Bill Black, a former bank regulator and author of The Best Way to Rob a Bank is to Own One has a very interesting and lengthy analysis of the Powell memo at Naked Capitalism. He says of Powell:
He issued a clarion call for corporations to mobilize their economic power to further their economic interests by ensuring that corporations dominated every influential and powerful American institution. Lewis Powell’s call was answered by the CEOs who funded the creation of Cato, Heritage, and hundreds of other movement centers.
In his decidedly undemocratic memo, Powell argued for a big business takeover of government, media, academia, churches, arts and sciences, and the destruction of organized labor and consumer protection groups. All this was to preserve “the American Free Enterprise System” which he worshipped as the driving force that made the American way of life superior to all others. Because he believed free market capitalism was under threat, he advocated “constant surveillance” of textbook and television content and a purge of left wing elements in all aspects of society. In order to accomplish these goals, he recommended a “scale of financing only available through a joint effort.” His aim was none other than total corporate control of law and politics. Through the efforts of the U.S. Chamber of Commerce, his memo was widely distributed among bankers, corporate board members, CEOs, and lobbying groups.
The movie “HEIST” explores the systematic implementation of the corporatist ideas expressed in Powell’s memo by both Democrats and Republicans over the last forty years including the deregulation of industry (the gutting of the Glass-Steagall Act), outsourcing of jobs (NAFTA), and regressive taxation (Bush tax cuts).
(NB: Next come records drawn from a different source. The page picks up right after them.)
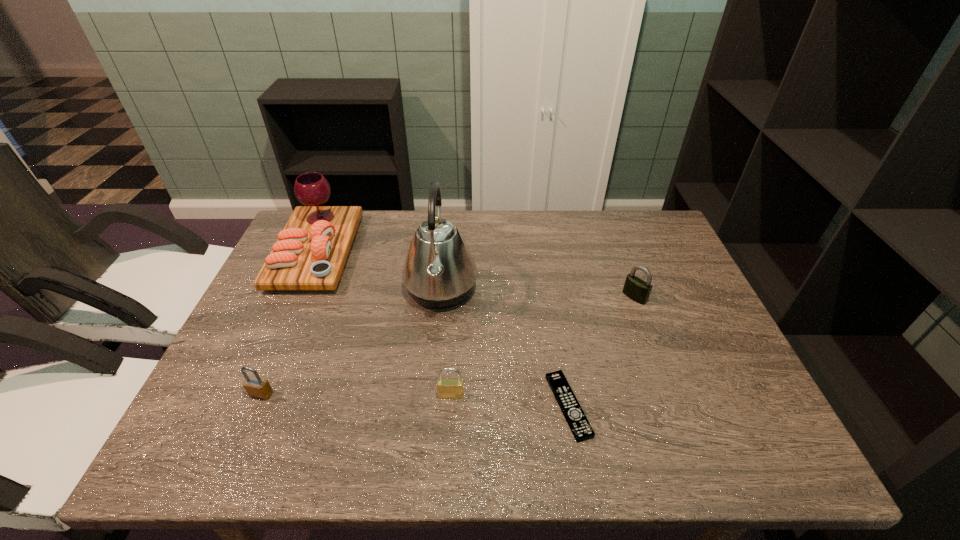 You are a GUI agent. You are given a task and a screenshot of the screen. Output one action in this format:
    pyautogui.click(x=<x>, y=<y>)
    Task: Click on the tallest object
    
    Given the screenshot: What is the action you would take?
    pyautogui.click(x=439, y=271)

The height and width of the screenshot is (540, 960). Find the location of `platter`. platter is located at coordinates (311, 251).

Find the location of a particular element. The image size is (960, 540). the farthest padlock is located at coordinates (636, 289).

Find the location of a particular element. This screenshot has height=540, width=960. the rightmost padlock is located at coordinates (636, 289).

Identify the location of the second padlock from left to right. This screenshot has height=540, width=960. (447, 388).

This screenshot has height=540, width=960. Identify the location of the leftmost padlock. (256, 386).

The height and width of the screenshot is (540, 960). I want to click on the shortest object, so click(579, 425).

Find the location of a particular element. the second object from right to left is located at coordinates coord(579,425).

Where is `free space located from the spout of the kettle`? The width and height of the screenshot is (960, 540). free space located from the spout of the kettle is located at coordinates (568, 289).

Image resolution: width=960 pixels, height=540 pixels. Find the location of `free space located 0.240m on the right of the second tallest object`. free space located 0.240m on the right of the second tallest object is located at coordinates (432, 252). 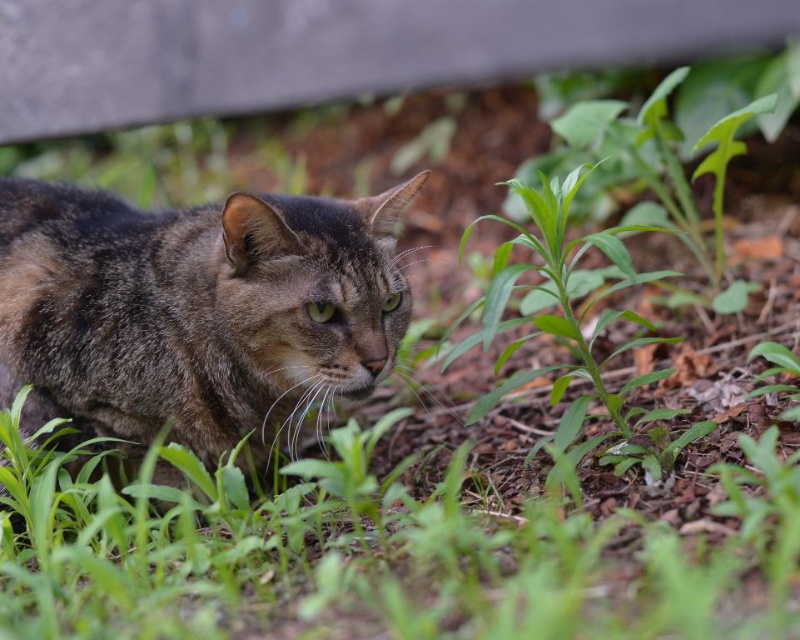 Question: Which object is farther from the camera taking this photo?

Choices:
 (A) tabby fur cat at center
 (B) green leafy plant at center

Answer: (A)

Question: Which point appears farthest from the camera in this image?

Choices:
 (A) (462, 248)
 (B) (40, 308)

Answer: (A)

Question: Is tabby fur cat at center to the right of green leafy plant at center from the viewer's perspective?

Choices:
 (A) yes
 (B) no

Answer: (B)

Question: In this image, where is tabby fur cat at center located relative to green leafy plant at center?

Choices:
 (A) right
 (B) left

Answer: (B)

Question: Is tabby fur cat at center wider than green leafy plant at center?

Choices:
 (A) yes
 (B) no

Answer: (A) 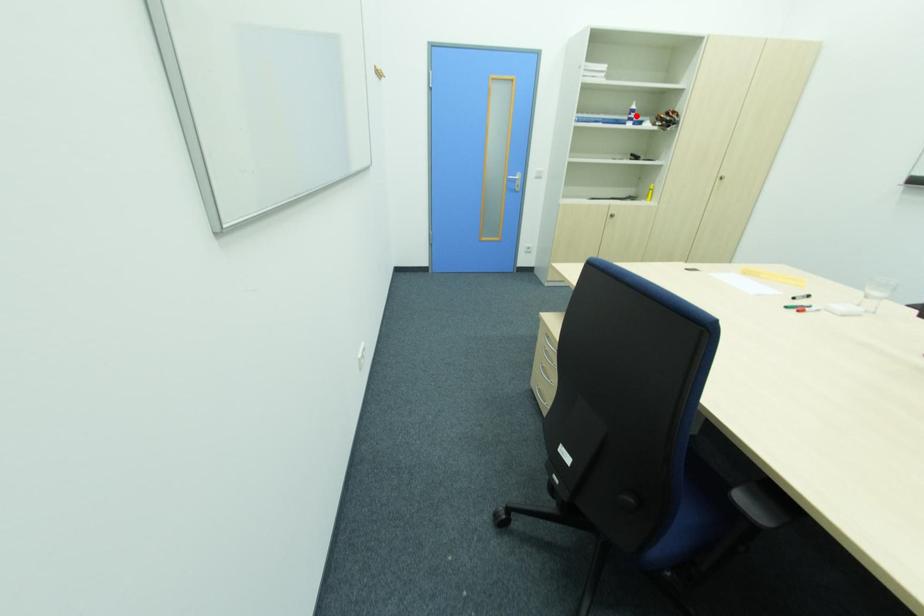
All of which led us to the global financial crisis of 2008, an increase in poverty, and the dismantling of the American middle class.
It’s a leap to say that the memo was the seminal document that galvanized the right into action. At the time Powell wrote it, there were many who shared his views. His memo served more to collect those ideas into a working document that the business world could use. Decades later, the Citizens United Supreme Court decision is the grotesque culmination of the undemocratic, oligarchic ideas of Powell and his profit worshiping friends.
Powell believed that bankers and corporate CEOs were responsible, moral human beings—superior and trustworthy citizens—who, if freed from regulation and supported by government, would lead themselves and therefore the rest of the country to prosperity. He assumed these upright citizens would police themselves. He may not have known (or allowed himself to know) how extreme, and even sociopathic, the right would become in the ensuing years.
Powell served as Associate Supreme Court Justice from 1972 until 1987 and throughout his tenure, had a reputation for being moderate, a “master of compromise and consensus building.” If he had witnessed the criminal behavior in the finance industry first hand, and the growing, bi-partisan, revolving door corruption in Washington DC that led to the 2008 meltdown, given that he identified himself as a moral man, would he have questioned his admiration the corporate world?
The new documentary “HEIST” is a must see for progressives, or anyone else, who want to understand how we got to where we are today.